▶ **WHAT TO DO**
Every line in the records below between the one holding "not have your best interest at heart. Ta" and the one holding "IndustryLegal SolutionsMarketing + Brand", inclusive, is to be set down exactly; all other lines are to be left out.

▶ **DATA SHOWN**

- - - -

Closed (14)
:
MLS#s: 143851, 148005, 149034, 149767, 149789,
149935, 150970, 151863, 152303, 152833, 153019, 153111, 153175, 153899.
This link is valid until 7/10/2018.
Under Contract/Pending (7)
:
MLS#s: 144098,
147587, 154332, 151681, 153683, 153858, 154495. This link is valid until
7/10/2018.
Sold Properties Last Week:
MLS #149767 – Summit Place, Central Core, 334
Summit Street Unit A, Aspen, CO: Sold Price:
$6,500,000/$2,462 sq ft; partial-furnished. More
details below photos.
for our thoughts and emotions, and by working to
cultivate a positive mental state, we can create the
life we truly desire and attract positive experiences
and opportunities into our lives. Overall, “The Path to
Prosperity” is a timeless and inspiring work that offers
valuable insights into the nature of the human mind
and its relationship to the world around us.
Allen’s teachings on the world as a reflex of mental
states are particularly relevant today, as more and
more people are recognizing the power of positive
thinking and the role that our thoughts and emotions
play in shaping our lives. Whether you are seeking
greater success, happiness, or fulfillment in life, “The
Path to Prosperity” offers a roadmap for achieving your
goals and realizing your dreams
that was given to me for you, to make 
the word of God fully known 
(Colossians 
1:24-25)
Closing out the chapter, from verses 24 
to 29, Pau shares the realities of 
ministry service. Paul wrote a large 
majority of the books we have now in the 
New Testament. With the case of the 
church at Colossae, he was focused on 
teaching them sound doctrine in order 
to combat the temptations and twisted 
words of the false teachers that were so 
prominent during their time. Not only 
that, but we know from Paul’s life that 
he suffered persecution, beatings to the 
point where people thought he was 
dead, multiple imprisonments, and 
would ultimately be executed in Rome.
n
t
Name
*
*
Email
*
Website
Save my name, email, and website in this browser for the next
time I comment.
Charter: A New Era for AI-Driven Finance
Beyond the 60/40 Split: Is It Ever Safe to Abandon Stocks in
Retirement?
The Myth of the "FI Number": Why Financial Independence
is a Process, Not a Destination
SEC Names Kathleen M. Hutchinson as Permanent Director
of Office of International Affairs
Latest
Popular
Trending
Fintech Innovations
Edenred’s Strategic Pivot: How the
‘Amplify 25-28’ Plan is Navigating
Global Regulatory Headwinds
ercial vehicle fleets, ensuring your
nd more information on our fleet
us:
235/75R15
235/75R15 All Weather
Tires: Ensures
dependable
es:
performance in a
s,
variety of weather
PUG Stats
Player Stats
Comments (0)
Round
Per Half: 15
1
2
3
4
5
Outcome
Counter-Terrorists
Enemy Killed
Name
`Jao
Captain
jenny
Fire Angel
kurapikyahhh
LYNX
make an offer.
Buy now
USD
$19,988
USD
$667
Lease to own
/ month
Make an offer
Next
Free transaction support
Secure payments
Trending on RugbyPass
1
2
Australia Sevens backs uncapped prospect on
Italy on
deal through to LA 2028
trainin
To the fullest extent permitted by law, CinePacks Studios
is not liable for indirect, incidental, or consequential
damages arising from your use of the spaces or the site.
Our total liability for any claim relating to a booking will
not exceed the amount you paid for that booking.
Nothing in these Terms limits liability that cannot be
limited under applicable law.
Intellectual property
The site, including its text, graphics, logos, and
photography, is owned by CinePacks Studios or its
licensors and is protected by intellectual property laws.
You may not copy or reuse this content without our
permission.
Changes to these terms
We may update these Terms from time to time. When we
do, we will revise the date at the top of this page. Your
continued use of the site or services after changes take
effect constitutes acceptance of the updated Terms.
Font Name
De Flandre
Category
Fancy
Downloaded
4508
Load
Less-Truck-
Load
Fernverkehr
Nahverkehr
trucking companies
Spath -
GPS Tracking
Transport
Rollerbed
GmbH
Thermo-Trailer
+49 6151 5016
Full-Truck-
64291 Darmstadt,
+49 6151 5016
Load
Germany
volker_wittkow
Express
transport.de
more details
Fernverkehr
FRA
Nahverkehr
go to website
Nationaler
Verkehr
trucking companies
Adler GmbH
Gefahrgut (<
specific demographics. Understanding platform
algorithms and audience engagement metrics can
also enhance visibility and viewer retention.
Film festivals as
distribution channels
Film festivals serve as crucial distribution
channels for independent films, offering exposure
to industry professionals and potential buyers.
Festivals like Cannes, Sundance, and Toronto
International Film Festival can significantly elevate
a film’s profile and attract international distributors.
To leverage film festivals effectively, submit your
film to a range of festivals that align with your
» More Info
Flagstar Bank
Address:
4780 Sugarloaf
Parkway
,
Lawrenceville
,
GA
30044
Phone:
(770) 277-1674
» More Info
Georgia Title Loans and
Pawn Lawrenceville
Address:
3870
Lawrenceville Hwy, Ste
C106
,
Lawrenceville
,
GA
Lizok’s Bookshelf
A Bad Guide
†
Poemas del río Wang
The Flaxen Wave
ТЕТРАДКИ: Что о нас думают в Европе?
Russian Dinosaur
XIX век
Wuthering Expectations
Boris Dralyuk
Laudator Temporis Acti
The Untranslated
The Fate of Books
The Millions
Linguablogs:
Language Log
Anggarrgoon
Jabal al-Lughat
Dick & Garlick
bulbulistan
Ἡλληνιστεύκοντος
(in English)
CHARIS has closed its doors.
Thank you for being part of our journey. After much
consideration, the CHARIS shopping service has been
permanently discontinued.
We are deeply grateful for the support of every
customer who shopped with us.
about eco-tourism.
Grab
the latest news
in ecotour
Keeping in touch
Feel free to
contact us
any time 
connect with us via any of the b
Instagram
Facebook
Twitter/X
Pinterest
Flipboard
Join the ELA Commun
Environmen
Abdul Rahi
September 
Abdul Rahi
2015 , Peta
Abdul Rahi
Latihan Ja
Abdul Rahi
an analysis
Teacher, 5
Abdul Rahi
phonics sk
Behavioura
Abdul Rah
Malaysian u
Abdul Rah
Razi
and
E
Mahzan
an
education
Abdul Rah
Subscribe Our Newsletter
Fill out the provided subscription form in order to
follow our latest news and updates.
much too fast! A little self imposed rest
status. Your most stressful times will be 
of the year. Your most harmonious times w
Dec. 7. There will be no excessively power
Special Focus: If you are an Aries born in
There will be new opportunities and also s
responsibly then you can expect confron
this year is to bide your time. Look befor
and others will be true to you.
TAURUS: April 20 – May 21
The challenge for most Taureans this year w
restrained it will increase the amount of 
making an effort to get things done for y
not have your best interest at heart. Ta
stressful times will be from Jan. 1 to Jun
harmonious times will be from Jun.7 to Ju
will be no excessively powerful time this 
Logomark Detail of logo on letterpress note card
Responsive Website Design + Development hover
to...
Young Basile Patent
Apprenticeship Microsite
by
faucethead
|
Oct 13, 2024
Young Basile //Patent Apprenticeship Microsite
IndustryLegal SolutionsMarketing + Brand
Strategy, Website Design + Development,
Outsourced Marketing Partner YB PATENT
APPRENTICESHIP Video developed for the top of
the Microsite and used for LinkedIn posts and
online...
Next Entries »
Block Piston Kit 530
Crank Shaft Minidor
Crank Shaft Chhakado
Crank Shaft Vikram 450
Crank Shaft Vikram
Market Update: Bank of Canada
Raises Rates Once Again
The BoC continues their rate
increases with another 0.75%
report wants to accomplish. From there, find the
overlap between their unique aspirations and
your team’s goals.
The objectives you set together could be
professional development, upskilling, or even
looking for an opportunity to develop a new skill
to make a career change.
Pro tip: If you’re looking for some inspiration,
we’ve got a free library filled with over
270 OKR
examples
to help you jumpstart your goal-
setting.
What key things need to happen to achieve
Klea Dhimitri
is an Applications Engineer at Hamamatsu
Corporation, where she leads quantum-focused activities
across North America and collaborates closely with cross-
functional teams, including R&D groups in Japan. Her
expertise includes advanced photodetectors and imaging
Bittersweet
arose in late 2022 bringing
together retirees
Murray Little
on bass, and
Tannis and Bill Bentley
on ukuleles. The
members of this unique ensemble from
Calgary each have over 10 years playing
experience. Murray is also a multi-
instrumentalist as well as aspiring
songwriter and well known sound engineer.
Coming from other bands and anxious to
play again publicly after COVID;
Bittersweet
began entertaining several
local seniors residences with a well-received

- - - -

▶ **RESPONSE FOR THIS EXERCISE**
not have your best interest at heart. Ta
stressful times will be from Jan. 1 to Jun
harmonious times will be from Jun.7 to Ju
will be no excessively powerful time this 
Logomark Detail of logo on letterpress note card
Responsive Website Design + Development hover
to...
Young Basile Patent
Apprenticeship Microsite
by
faucethead
|
Oct 13, 2024
Young Basile //Patent Apprenticeship Microsite
IndustryLegal SolutionsMarketing + Brand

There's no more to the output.